(Items from a dataset)

○ ○ ○ ○

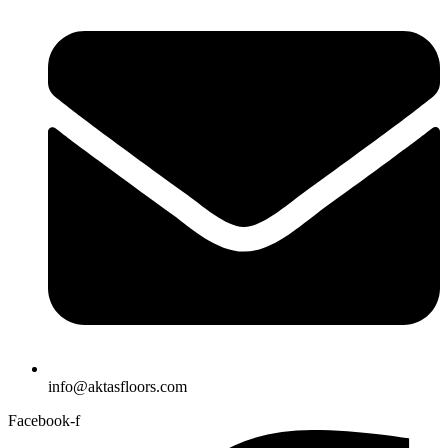
info@aktasfloors.com
Facebook-f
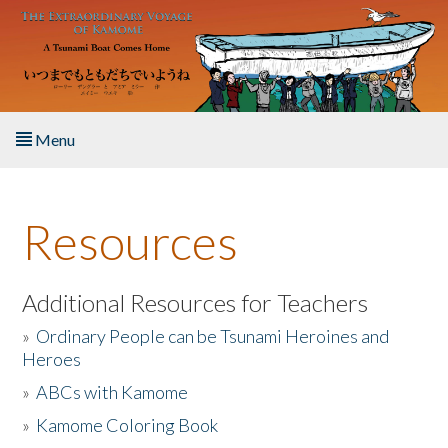
Skip to main content
Menu
Home
Resources
About the Book
Listen to the Book
Additional Resources for Teachers
»
Ordinary People can be Tsunami Heroines and
Activities
Heroes
»
ABCs with Kamome
The Story & Student Exchange
»
Kamome Coloring Book
Resources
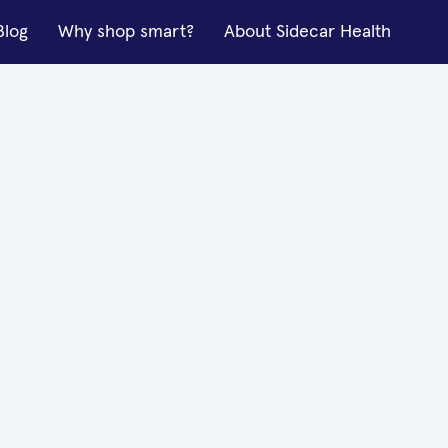
Blog
Why shop smart?
About Sidecar Health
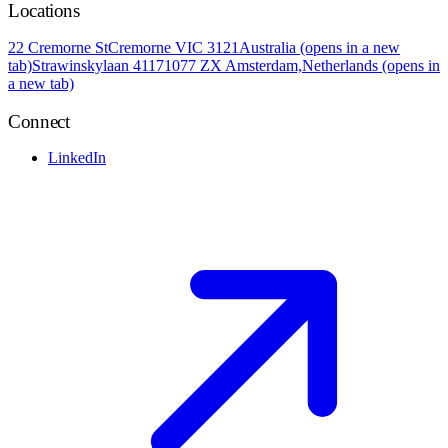
Locations
22 Cremorne St
Cremorne VIC 3121
Australia
(opens in a new
tab)
Strawinskylaan 4117
1077 ZX Amsterdam,
Netherlands
(opens in
a new tab)
Connect
LinkedIn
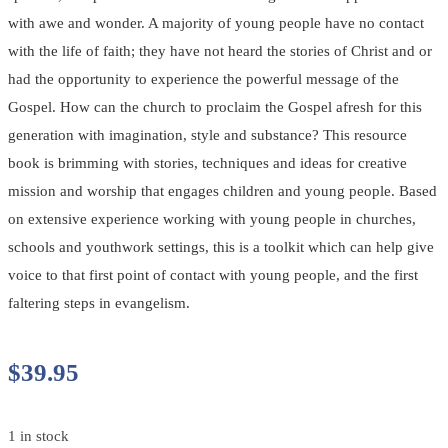
with awe and wonder. A majority of young people have no contact
with the life of faith; they have not heard the stories of Christ and or
had the opportunity to experience the powerful message of the
Gospel. How can the church to proclaim the Gospel afresh for this
generation with imagination, style and substance? This resource
book is brimming with stories, techniques and ideas for creative
mission and worship that engages children and young people. Based
on extensive experience working with young people in churches,
schools and youthwork settings, this is a toolkit which can help give
voice to that first point of contact with young people, and the first
faltering steps in evangelism.
$
39.95
1 in stock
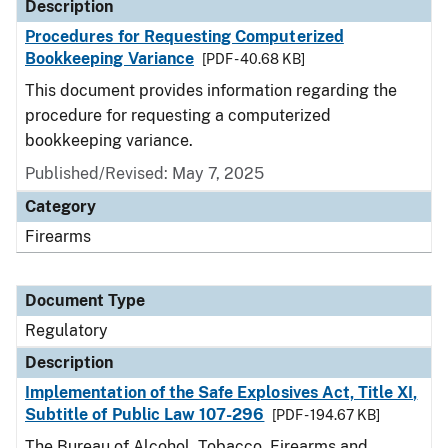
Description
Procedures for Requesting Computerized
Bookkeeping Variance
[PDF - 40.68 KB]
This document provides information regarding the
procedure for requesting a computerized
bookkeeping variance.
Published/Revised: May 7, 2025
Category
Firearms
Document Type
Regulatory
Description
Implementation of the Safe Explosives Act, Title XI,
Subtitle of Public Law 107-296
[PDF - 194.67 KB]
The Bureau of Alcohol, Tobacco, Firearms and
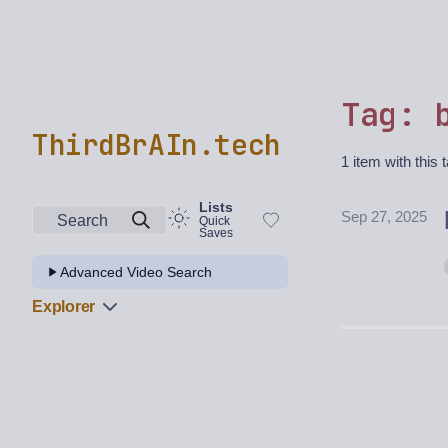
Tag: 
ThirdBrAIn.tech
1 item with this 
Lists
Sep 27, 2025
Search
Quick
Saves
Advanced Video Search
Explorer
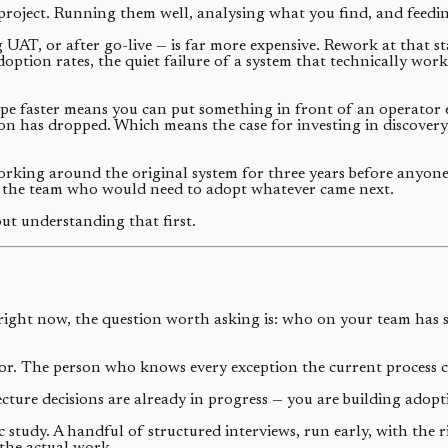
project. Running them well, analysing what you find, and feeding 
 UAT, or after go-live — is far more expensive. Rework at that s
doption rates, the quiet failure of a system that technically wor
ype faster means you can put something in front of an operator e
tion has dropped. Which means the case for investing in discover
orking around the original system for three years before anyone
the team who would need to adopt whatever came next.
ut understanding that first.
right now, the question worth asking is: who on your team has s
or. The person who knows every exception the current process 
cture decisions are already in progress — you are building adopt
study. A handful of structured interviews, run early, with the 
the actual work.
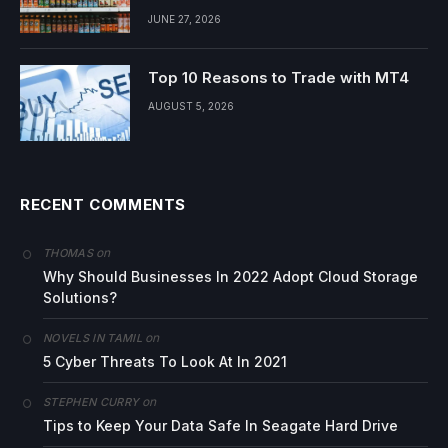
JUNE 27, 2026
Top 10 Reasons to Trade with MT4
AUGUST 5, 2026
RECENT COMMENTS
on
THOMAS
Why Should Businesses In 2022 Adopt Cloud Storage
Solutions?
on
NOVELS IN TAMIL
5 Cyber Threats To Look At In 2021
on
STEPHEN CURRY
Tips to Keep Your Data Safe In Seagate Hard Drive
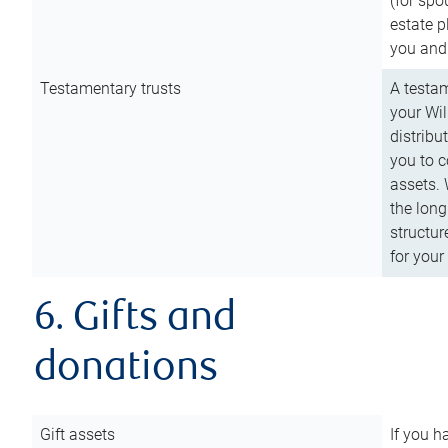
(for spo
estate p
you and
Testamentary trusts
A testam
your Wil
distribu
you to c
assets. 
the long
structur
for your
6. Gifts and
donations
Gift assets
If you h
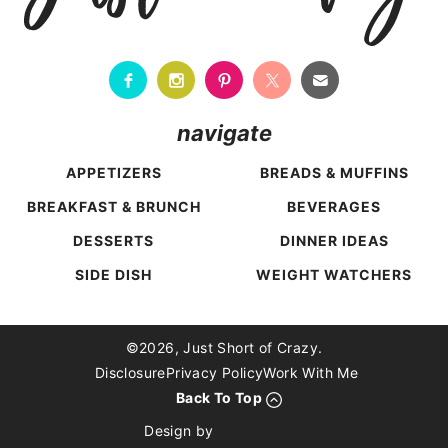
navigate
APPETIZERS
BREADS & MUFFINS
BREAKFAST & BRUNCH
BEVERAGES
DESSERTS
DINNER IDEAS
SIDE DISH
WEIGHT WATCHERS
Back To Top
©2026, Just Short of Crazy.
Disclosure
Privacy Policy
Work With Me
Back To Top
Design by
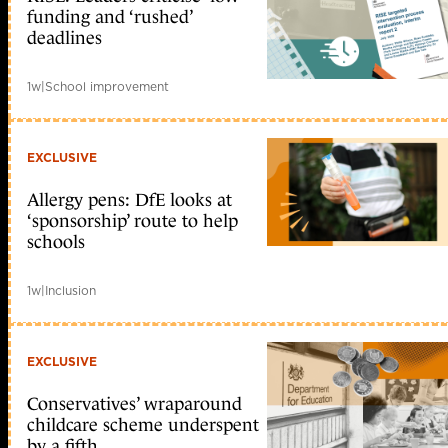
funding and ‘rushed’
deadlines
1w
|
School improvement
EXCLUSIVE
Allergy pens: DfE looks at
‘sponsorship’ route to help
schools
1w
|
Inclusion
EXCLUSIVE
Conservatives’ wraparound
childcare scheme underspent
by a fifth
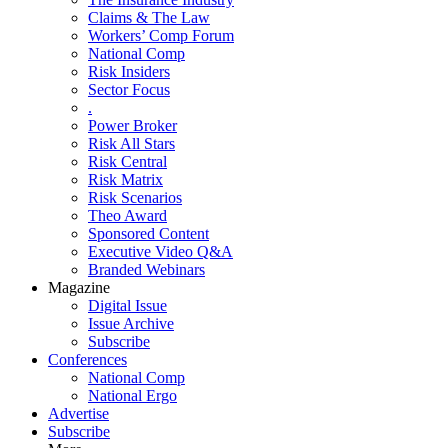
Claims & The Law
Workers’ Comp Forum
National Comp
Risk Insiders
Sector Focus
.
Power Broker
Risk All Stars
Risk Central
Risk Matrix
Risk Scenarios
Theo Award
Sponsored Content
Executive Video Q&A
Branded Webinars
Magazine
Digital Issue
Issue Archive
Subscribe
Conferences
National Comp
National Ergo
Advertise
Subscribe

○ ○ ○ ○

* Task statement *
Print all the records exactly, minus any images.

* Reply *
info@aktasfloors.com
Facebook-f
Skip to main content
Menu
Home
Resources
About the Book
Listen to the Book
Additional Resources for Teachers
»
Ordinary People can be Tsunami Heroines and
Activities
Heroes
»
ABCs with Kamome
The Story & Student Exchange
»
Kamome Coloring Book
Resources
Blog
Why shop smart?
About Sidecar Health
Locations
22 Cremorne St
Cremorne VIC 3121
Australia
(opens in a new
tab)
Strawinskylaan 4117
1077 ZX Amsterdam,
Netherlands
(opens in
a new tab)
Connect
LinkedIn
with awe and wonder. A majority of young people have no contact
with the life of faith; they have not heard the stories of Christ and or
had the opportunity to experience the powerful message of the
Gospel. How can the church to proclaim the Gospel afresh for this
generation with imagination, style and substance? This resource
book is brimming with stories, techniques and ideas for creative
mission and worship that engages children and young people. Based
on extensive experience working with young people in churches,
schools and youthwork settings, this is a toolkit which can help give
voice to that first point of contact with young people, and the first
faltering steps in evangelism.
$
39.95
1 in stock
Description
Procedures for Requesting Computerized
Bookkeeping Variance
[PDF - 40.68 KB]
This document provides information regarding the
procedure for requesting a computerized
bookkeeping variance.
Published/Revised: May 7, 2025
Category
Firearms
Document Type
Regulatory
Description
Implementation of the Safe Explosives Act, Title XI,
Subtitle of Public Law 107-296
[PDF - 194.67 KB]
The Bureau of Alcohol, Tobacco, Firearms and
Tag: 
ThirdBrAIn.tech
1 item with this 
Lists
Sep 27, 2025
Search
Quick
Saves
Advanced Video Search
Explorer
project. Running them well, analysing what you find, and feeding 
 UAT, or after go-live — is far more expensive. Rework at that s
doption rates, the quiet failure of a system that technically wor
ype faster means you can put something in front of an operator e
tion has dropped. Which means the case for investing in discover
orking around the original system for three years before anyone
the team who would need to adopt whatever came next.
ut understanding that first.
right now, the question worth asking is: who on your team has s
or. The person who knows every exception the current process 
cture decisions are already in progress — you are building adopt
study. A handful of structured interviews, run early, with the 
the actual work.
JUNE 27, 2026
Top 10 Reasons to Trade with MT4
AUGUST 5, 2026
RECENT COMMENTS
on
THOMAS
Why Should Businesses In 2022 Adopt Cloud Storage
Solutions?
on
NOVELS IN TAMIL
5 Cyber Threats To Look At In 2021
on
STEPHEN CURRY
Tips to Keep Your Data Safe In Seagate Hard Drive
(for spo
estate p
you and
Testamentary trusts
A testam
your Wil
distribu
you to c
assets. 
the long
structur
for your
6. Gifts and
donations
Gift assets
If you h
navigate
APPETIZERS
BREADS & MUFFINS
BREAKFAST & BRUNCH
BEVERAGES
DESSERTS
DINNER IDEAS
SIDE DISH
WEIGHT WATCHERS
Back To Top
©2026, Just Short of Crazy.
Disclosure
Privacy Policy
Work With Me
Back To Top
Design by
funding and ‘rushed’
deadlines
1w
|
School improvement
EXCLUSIVE
Allergy pens: DfE looks at
‘sponsorship’ route to help
schools
1w
|
Inclusion
EXCLUSIVE
Conservatives’ wraparound
childcare scheme underspent
by a fifth
Claims & The Law
Workers’ Comp Forum
National Comp
Risk Insiders
Sector Focus
.
Power Broker
Risk All Stars
Risk Central
Risk Matrix
Risk Scenarios
Theo Award
Sponsored Content
Executive Video Q&A
Branded Webinars
Magazine
Digital Issue
Issue Archive
Subscribe
Conferences
National Comp
National Ergo
Advertise
Subscribe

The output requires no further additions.